Muhammad Ridho Syahputra dari Fakultas Ilmu dan Teknologi Kebumian - ITB mengatakan, prediksi musim pada dasarnya cukup menantang.
"Hal ini karena pengaruh kondisi awal lemah dan pengaruh syarat batas belum terlihat jelas," jelasnya.
Selanjutnya, I Putu Santikayasa dari Program Studi Pascasarjana Klimatologi Terapan - IPB, menyampaikan hasil riset yang dilakukan oleh tim.
"Saat ini kondisi ENSO pada fase netral yang menjalar ke arah El Nino. Terjadi peningkatan Anomali SST pada wolayah Nino 3.4 sebagai indikasi kuat terjadinya El Nino," tuturnya.
"Kondisi tersebut diperkuat oleh berbagai hasil observasi dari OLR, anomali angin zonal termasuk juga akumulasi panas permukaan serta kondisi atmosfer bawah dan atas. Indikasi kemarau tahun 2023 yang semakin kuat juga dipicu oleh nilai IOD yang diprediksi pada fase positif dan juga hasil prediksi BMKG yang menyebutkan bahwa terjadi periode penurun curah hujan dari nilai normal," katanya.

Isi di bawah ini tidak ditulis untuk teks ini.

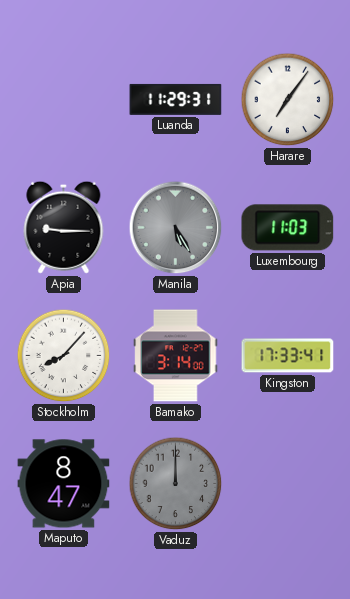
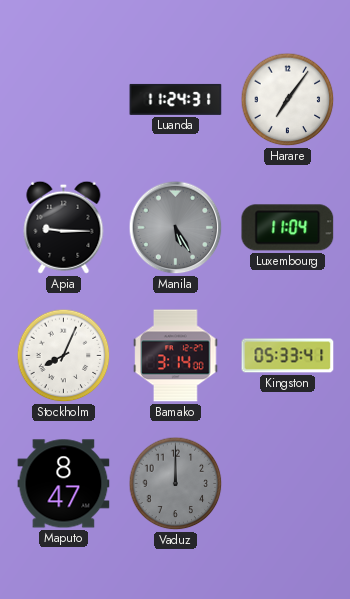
Luanda: 11:29 -> 11:24
Luxembourg: 11:03 -> 11:04
Stockholm: 8:07 -> 8:04
Kingston: 17:33 -> 05:33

Peneliti Ahli Utama Pusat Riset Iklim dan Atmosfer, Eddy Hermawan, menyampaikan risetnya berdasarkan hasil prediksi menggunakan model ENSO.

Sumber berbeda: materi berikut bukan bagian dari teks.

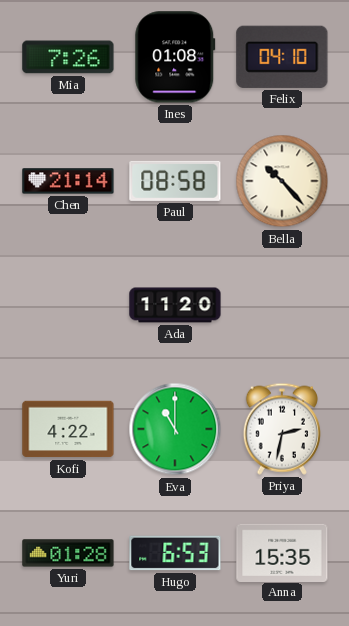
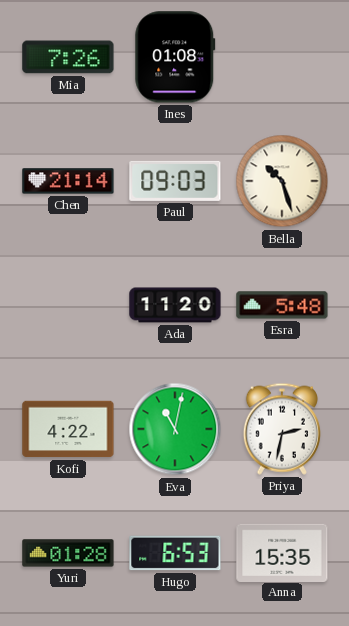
Felix: 04:10 -> none
Paul: 08:58 -> 09:03
Bella: 10:23 -> 10:27
Esra: none -> 5:48
Eva: 11:00 -> 11:02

"Berdasarkan model prediksi ENSO dari April 2023, diperkirakan anlomali SST Nino 3.4 meninggalkan batasan normal (netral) diatas 0.5 derajat diperkirakan akan terjadi antara Mei, Juni, Juli 2023. Jika analisisnya hanya berbasis data SST Nino 3.4 saja, maka kita tidak akan tahu apabila musim kemarau tahun 2023 dimulai dan berakhir, termasuk durasinya agar dapat ditentukan apakah musim kemarau tahun ini tergolong di atas, normal atau di bawah normal. Periode kritis ini terjadi pada Juli, Agustus, September 2023," jelas Eddy.